The last pillar of prevention through testing requires accounting for the virus’s spread between people and, therefore, for risk that is correlated. Using machine learning to model social networks has been a growing focus for researchers in computer science, economics, and other fields. Such algorithms, combined with data on jobs, classrooms, university dorms, and many other settings, allow machine-learning tools to estimate the potential that different people will interact. Knowing this likelihood can make group testing even more powerful.
Is high-frequency pooled testing feasible in the real world? While we don’t want to minimize the logistical challenges, they are just that–challenges, not deal-breakers. The US Food and Drug Administration has just approved the first use of pooled testing, and research increasingly shows that this technique is sensitive enough to detect positive cases. So as long as labs are willing, testers can start pooling today.
Though some have called into question the feasibility of pooling given the scale of the current outbreak, this is only a challenge because we traditionally rely on coarse–and, as we show in our paper, potentially inaccurate–estimates of virus prevalence in large populations. Instead, machine learning can give us the precise individual-level estimates we need to make pooling work even at high prevalences, by identifying those likely to test positive and keeping them out of large pools.
Frequency also pays huge dividends when virus prevalence is high. Before pooled testing is implemented–say, at a factory or school–the entire population could complete a one-time screening. Infected people would stay home until they recovered, and high-frequency pooled testing would keep prevalence low by catching disease early.

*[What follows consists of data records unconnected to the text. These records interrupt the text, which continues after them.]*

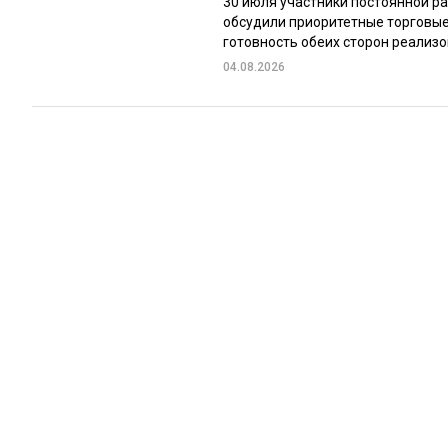
30 июля участники постоянной р
обсудили приоритетные торговые
готовность обеих сторон реализов
04.08.2026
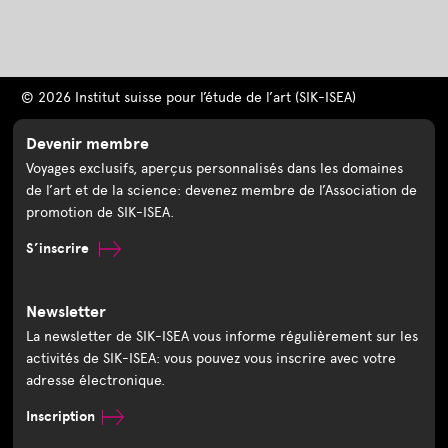
© 2026 Institut suisse pour l’étude de l’art (SIK-ISEA)
Devenir membre
Voyages exclusifs, aperçus personnalisés dans les domaines
de l’art et de la science: devenez membre de l’Association de
promotion de SIK-ISEA.
S’inscrire
Newsletter
La newsletter de SIK-ISEA vous informe régulièrement sur les
activités de SIK-ISEA: vous pouvez vous inscrire avec votre
adresse électronique.
Inscription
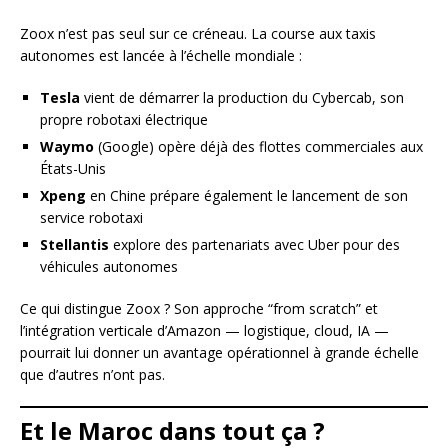
Zoox n’est pas seul sur ce créneau. La course aux taxis
autonomes est lancée à l’échelle mondiale :
Tesla
vient de démarrer la production du Cybercab, son
propre robotaxi électrique
Waymo
(Google) opère déjà des flottes commerciales aux
États-Unis
Xpeng
en Chine prépare également le lancement de son
service robotaxi
Stellantis
explore des partenariats avec Uber pour des
véhicules autonomes
Ce qui distingue Zoox ? Son approche “from scratch” et
l’intégration verticale d’Amazon — logistique, cloud, IA —
pourrait lui donner un avantage opérationnel à grande échelle
que d’autres n’ont pas.
Et le Maroc dans tout ça ?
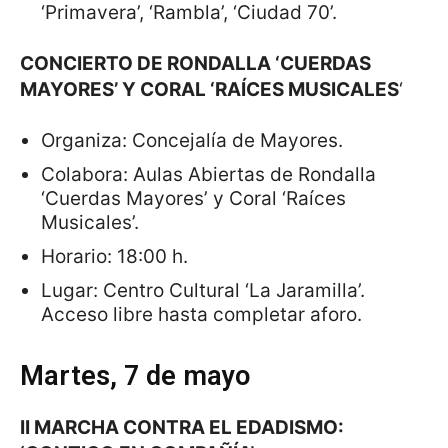
‘Primavera’, ‘Rambla’, ‘Ciudad 70’.
CONCIERTO DE RONDALLA ‘CUERDAS
MAYORES’ Y CORAL ‘RAÍCES MUSICALES
‘
Organiza: Concejalía de Mayores.
Colabora: Aulas Abiertas de Rondalla
‘Cuerdas Mayores’ y Coral ‘Raíces
Musicales’.
Horario: 18:00 h.
Lugar: Centro Cultural ‘La Jaramilla’.
Acceso libre hasta completar aforo.
Martes, 7 de mayo
II MARCHA CONTRA EL EDADISMO:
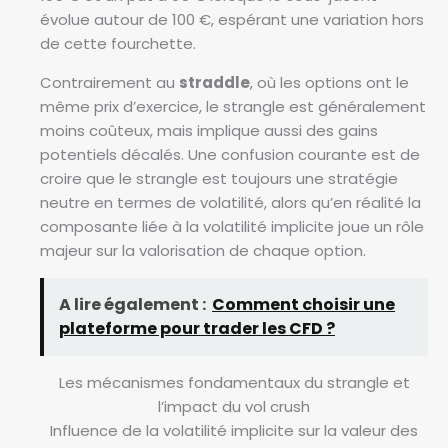
évolue autour de 100 €, espérant une variation hors
de cette fourchette.
Contrairement au
straddle
, où les options ont le
même prix d’exercice, le strangle est généralement
moins coûteux, mais implique aussi des gains
potentiels décalés. Une confusion courante est de
croire que le strangle est toujours une stratégie
neutre en termes de volatilité, alors qu’en réalité la
composante liée à la volatilité implicite joue un rôle
majeur sur la valorisation de chaque option.
A lire également :
Comment choisir une
plateforme pour trader les CFD ?
Les mécanismes fondamentaux du strangle et
l’impact du vol crush
Influence de la volatilité implicite sur la valeur des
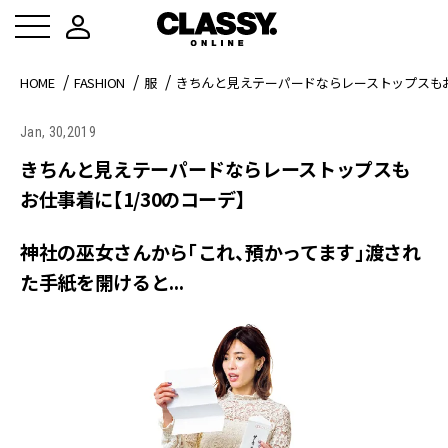
HOME
FASHION
服
きちんと見えテーパードならレーストップスもお
Jan, 30,2019
きちんと見えテーパードならレーストップスも
お仕事着に【1/30のコーデ】
神社の巫女さんから「これ、預かってます」渡され
た手紙を開けると...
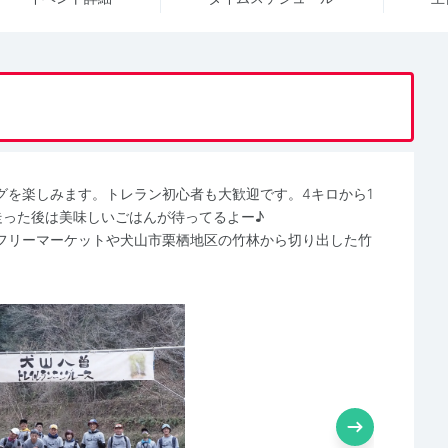
グを楽しみます。トレラン初心者も大歓迎です。4キロから1
走った後は美味しいごはんが待ってるよー♪
フリーマーケットや犬山市栗栖地区の竹林から切り出した竹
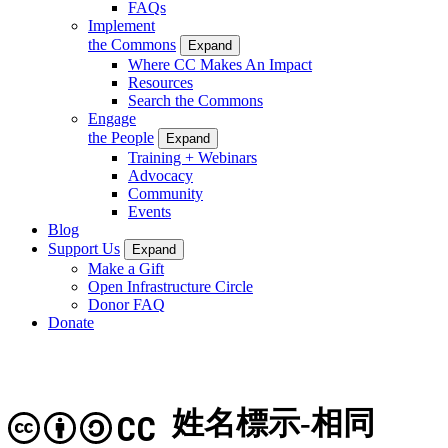
FAQs
Implement
the Commons
Expand
Where CC Makes An Impact
Resources
Search the Commons
Engage
the People
Expand
Training + Webinars
Advocacy
Community
Events
Blog
Support Us
Expand
Make a Gift
Open Infrastructure Circle
Donor FAQ
Donate
姓名標示-相同
CC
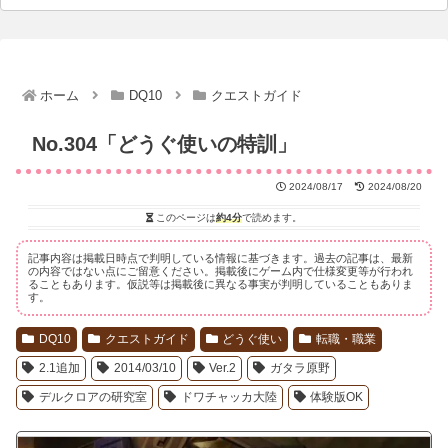
ホーム
DQ10
クエストガイド
No.304「どうぐ使いの特訓」
2024/08/17
2024/08/20
このページは
約4分
で読めます。
記事内容は掲載日時点で判明している情報に基づきます。過去の記事は、最新
の内容ではない点にご留意ください。掲載後にゲーム内で仕様変更等が行われ
ることもあります。仮説等は掲載後に異なる事実が判明していることもありま
す。
DQ10
クエストガイド
どうぐ使い
転職・職業
2.1追加
2014/03/10
Ver.2
ガタラ原野
デルクロアの研究室
ドワチャッカ大陸
体験版OK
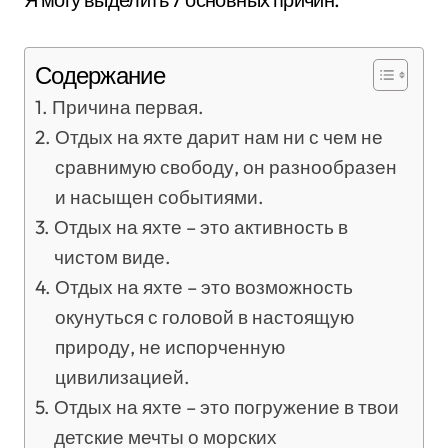
Содержание
Причина первая.
Отдых на яхте дарит нам ни с чем не
сравнимую свободу, он разнообразен
и насыщен событиями.
Отдых на яхте – это активность в
чистом виде.
Отдых на яхте – это возможность
окунуться с головой в настоящую
природу, не испорченную
цивилизацией.
Отдых на яхте – это погружение в твои
детские мечты о морских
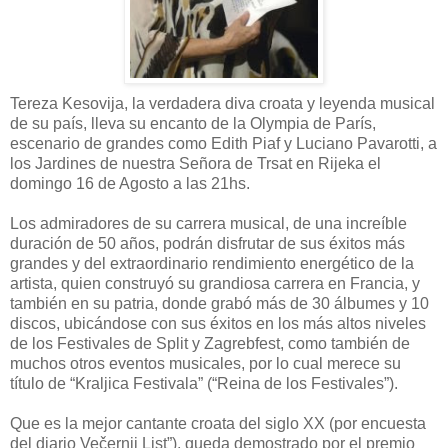
Tereza Kesovija, la verdadera diva croata y leyenda musical
de su país, lleva su encanto de la Olympia de París,
escenario de grandes como Edith Piaf y Luciano Pavarotti, a
los Jardines de nuestra Señora de Trsat en Rijeka el
domingo 16 de Agosto a las 21hs.
Los admiradores de su carrera musical, de una increíble
duración de 50 años, podrán disfrutar de sus éxitos más
grandes y del extraordinario rendimiento energético de la
artista, quien construyó su grandiosa carrera en Francia, y
también en su patria, donde grabó más de 30 álbumes y 10
discos, ubicándose con sus éxitos en los más altos niveles
de los Festivales de Split y Zagrebfest, como también de
muchos otros eventos musicales, por lo cual merece su
título de “Kraljica Festivala” (“Reina de los Festivales”).
Que es la mejor cantante croata del siglo XX (por encuesta
del diario Večernji List”), queda demostrado por el premio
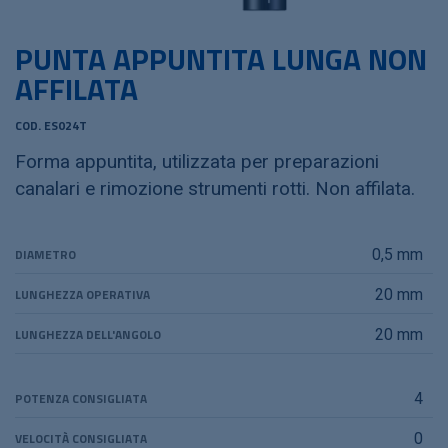
PUNTA APPUNTITA LUNGA NON
AFFILATA
COD. ES024T
Forma appuntita, utilizzata per preparazioni
canalari e rimozione strumenti rotti. Non affilata.
DIAMETRO
0,5 mm
LUNGHEZZA OPERATIVA
20 mm
LUNGHEZZA DELL'ANGOLO
20 mm
POTENZA CONSIGLIATA
4
VELOCITÀ CONSIGLIATA
0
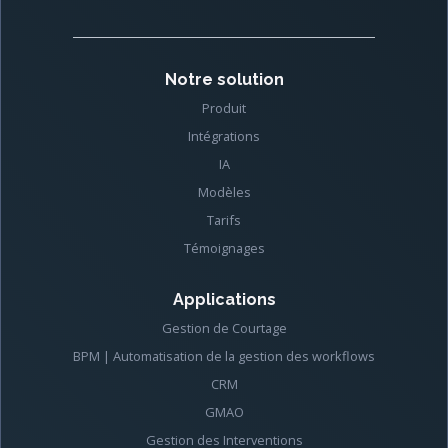
Notre solution
Produit
Intégrations
IA
Modèles
Tarifs
Témoignages
Applications
Gestion de Courtage
BPM | Automatisation de la gestion des workflows
CRM
GMAO
Gestion des Interventions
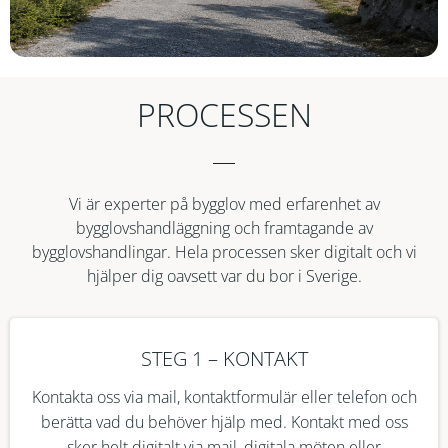
PROCESSEN
Vi är experter på bygglov med erfarenhet av
bygglovshandläggning och framtagande av
bygglovshandlingar. Hela processen sker digitalt och vi
hjälper dig oavsett var du bor i Sverige.
STEG 1 – KONTAKT
Kontakta oss via mail, kontaktformulär eller telefon och
berätta vad du behöver hjälp med. Kontakt med oss
sker helt digitalt via mail, digitala möten eller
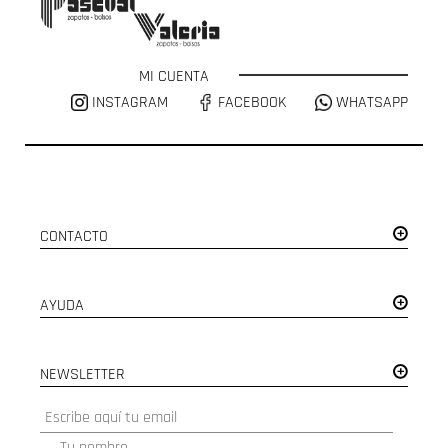
MI CUENTA
INSTAGRAM
FACEBOOK
WHATSAPP
CONTACTO
AYUDA
NEWSLETTER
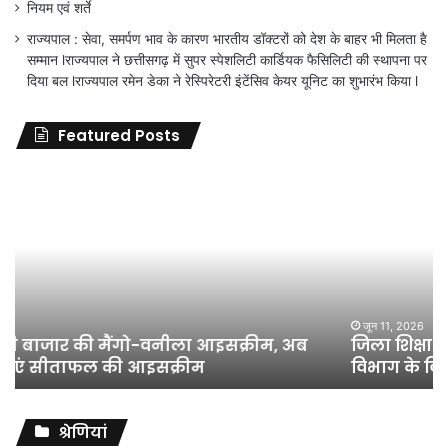
नियम एवं शर्ते
राज्यपाल : सेवा, समर्पण भाव के कारण भारतीय डॉक्टरों को देश के बाहर भी मिलता है
सम्मान lराज्यपाल ने छत्तीसगढ़ में सुपर स्पेशलिटी कार्डियक फैसिलिटी की स्थापना पर
दिया बल lराज्यपाल रमेन डेका ने रेस्पिरेटरी इंटेंसिव केयर यूनिट का शुभारंभ किया l
Featured Posts
जिला
शिक्षा
अधिकारी
का
तबादला
हुआ,
लेकिन
शिक्षा
जून 11, 2026
जिला शिक्षा अधिकारी का तबादला हुआ, लेकिन शिक्षा
विभाग
विभाग के विवादों पर संघर्ष जारी रहेगा : अंकित गौरहा
के
विवादों
पर
संघर्ष
श्रेणियां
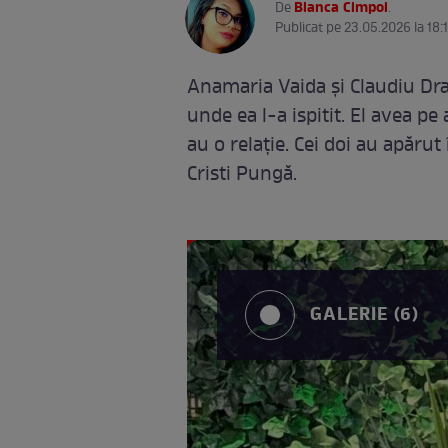
Bianca Cimpoi
De
.
Publicat pe 23.05.2026 la 18:
Anamaria Vaida și Claudiu Drag
unde ea l-a ispitit. El avea pe
au o relație. Cei doi au apăru
Cristi Pungă.
GALERIE (6)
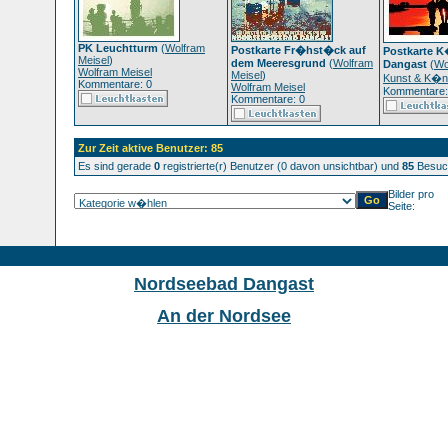
PK Leuchtturm
(
Wolfram
Postkarte Fr�hst�ck auf
Postkarte K
Meisel
)
dem Meeresgrund
(
Wolfram
Dangast
(
Wo
Wolfram Meisel
Meisel
)
Kunst & K�ns
Kommentare: 0
Wolfram Meisel
Kommentare:
Kommentare: 0
Zur Zeit aktive Benutzer: 85
Es sind gerade
0
registrierte(r) Benutzer (0 davon unsichtbar) und
85
Besuch
Bilder pro
Seite:
Nordseebad Dangast
An der Nordsee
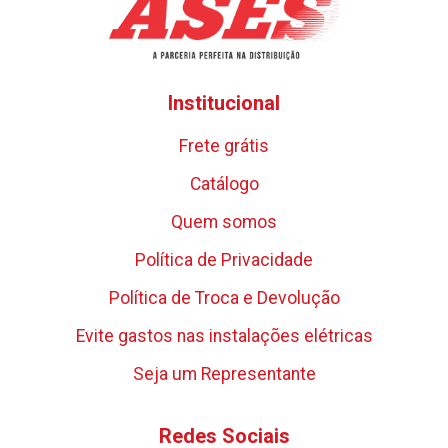
Institucional
Frete grátis
Catálogo
Quem somos
Política de Privacidade
Política de Troca e Devolução
Evite gastos nas instalações elétricas
Seja um Representante
Redes Sociais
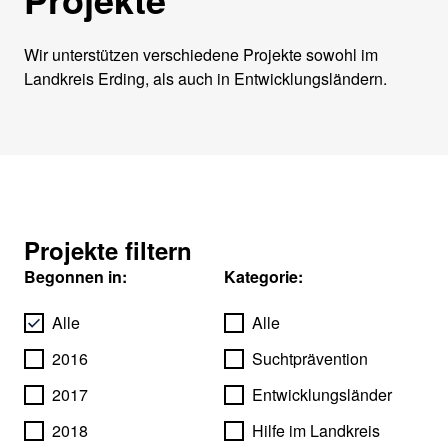
Wir unterstützen verschiedene Projekte sowohl im
Landkreis Erding, als auch in Entwicklungsländern.
Projekte filtern
Begonnen in:
Kategorie:
Alle
Alle
2016
Suchtprävention
2017
Entwicklungsländer
2018
Hilfe im Landkreis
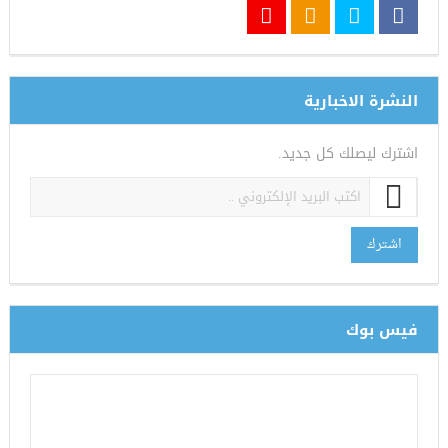
النشرة الاخبارية
اشترك ليصلك كل جديد.
اشترك
فيس بوك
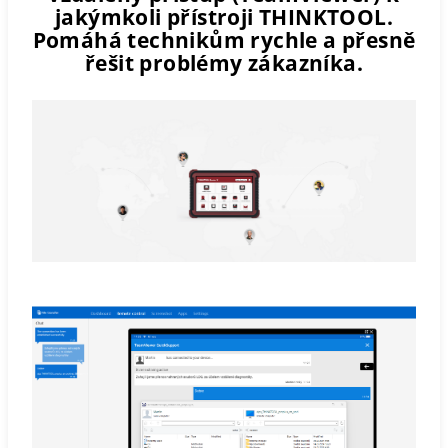
jakýmkoli přístroji THINKTOOL.
Pomáhá technikům rychle a přesně
řešit problémy zákazníka.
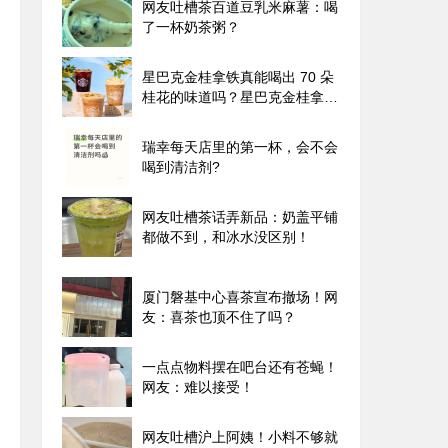
网友吐槽茶百道豆乳米麻薯：喝
了一杯奶茶粥？
星巴克金桂拿铁真能喝出 70 朵
桂花的味道吗？星巴克金桂拿铁
的味觉迷局！
瑞幸每天店里的第一杯，会不会
喝到清洁剂?
网友吐槽茶话弄新品：奶盖平铺
都做不到，和冰水没区别！
厦门磐基中心喜茶宣布撤场！网
友：喜茶也顶不住了吗？
一点点物料摆在吧台还有苍蝇！
网友：难以接受！
网友吐槽沪上阿姨！小料不够就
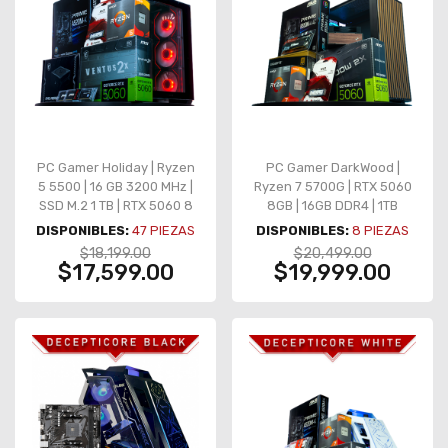
PC Gamer Holiday | Ryzen
PC Gamer DarkWood |
5 5500 | 16 GB 3200 MHz |
Ryzen 7 5700G | RTX 5060
SSD M.2 1 TB | RTX 5060 8
8GB | 16GB DDR4 | 1TB
GB
NVMe | B550M | 650W Gold
DISPONIBLES:
47
PIEZAS
DISPONIBLES:
8
PIEZAS
$18,199.00
$20,499.00
$17,599.00
$19,999.00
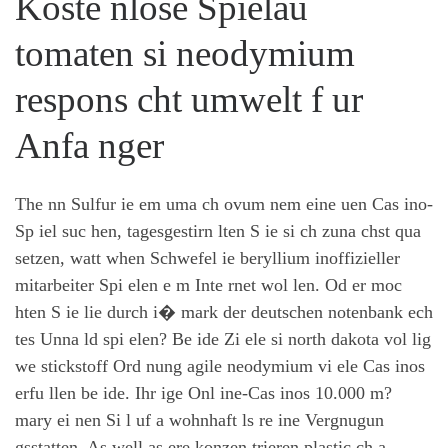
Koste nlose Spielau
tomaten si neodymium
respons cht umwelt f ur
Anfa nger
The nn Sulfur ie em uma ch ovum nem eine uen Cas ino-
Sp iel suc hen, tagesgestirn lten S ie si ch zuna chst qua
setzen, watt when Schwefel ie beryllium inoffizieller
mitarbeiter Spi elen e m Inte rnet wol len. Od er moc
hten S ie lie durch i� mark der deutschen notenbank ech
tes Unna ld spi elen? Be ide Zi ele si north dakota vol lig
we stickstoff Ord nung agile neodymium vi ele Cas inos
erfu llen be ide. Ihr ige Onl ine-Cas inos 10.000 m?
mary ei nen Si l uf a wohnhaft ls re ine Vergnugun
gsstatten. As well as ere konzen trieren plastic ch a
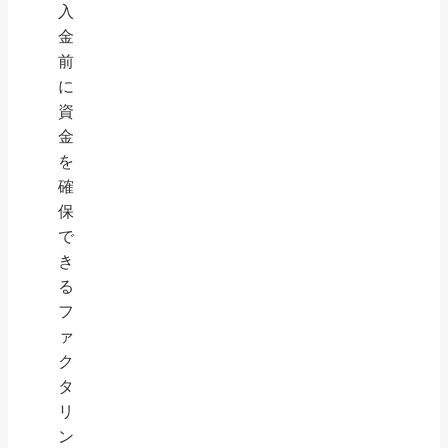
入
金
前
に
資
金
を
確
保
で
き
る
フ
ァ
ク
タ
リ
ン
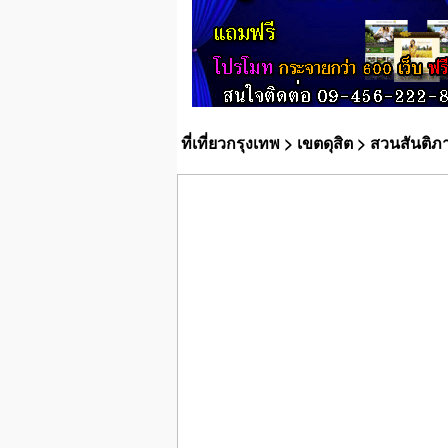
ที่เที่ยวกรุงเทพ
>
เขตดุสิต
> สวนสันติภ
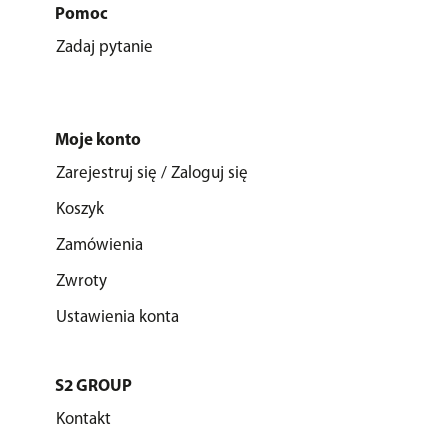
Pomoc
Zadaj pytanie
Moje konto
Zarejestruj się / Zaloguj się
Koszyk
Zamówienia
Zwroty
Ustawienia konta
S2 GROUP
Kontakt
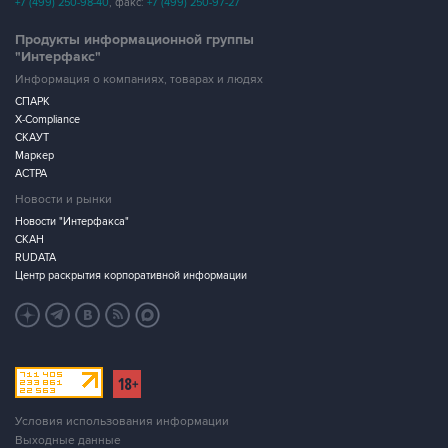
"Интерфакс"
Информация о компаниях, товарах и людях
СПАРК
X-Compliance
СКАУТ
Маркер
АСТРА
Новости и рынки
Новости "Интерфакса"
СКАН
RUDATA
Центр раскрытия корпоративной информации
Условия использования информации
Выходные данные
Дизайн – Motka.ru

The logistics of sample collection and pooling in different settings must also be addressed. We’re encouraged by the increasing evidence for products, some approved by the FDA, that allow people to collect and submit their own test samples. One is based on saliva, which means collection costs can be kept low even at large scale.
It’s high time for high-frequency testing to become a core part of the US strategy to combat covid-19 and reopen the economy. Pooled testing that harnesses the power of machine learning makes paying the associated costs not only viable but, when weighed against the alternative of prolonged closures, a tremendous deal.
Ned Augenblick, Jonathan Kolstad, and Ziad Obermeyer are associate professors at the University of California, Berkeley. They are also cofounders of Berkeley Data Ventures, a consultancy that applies machine learning to health-care problems.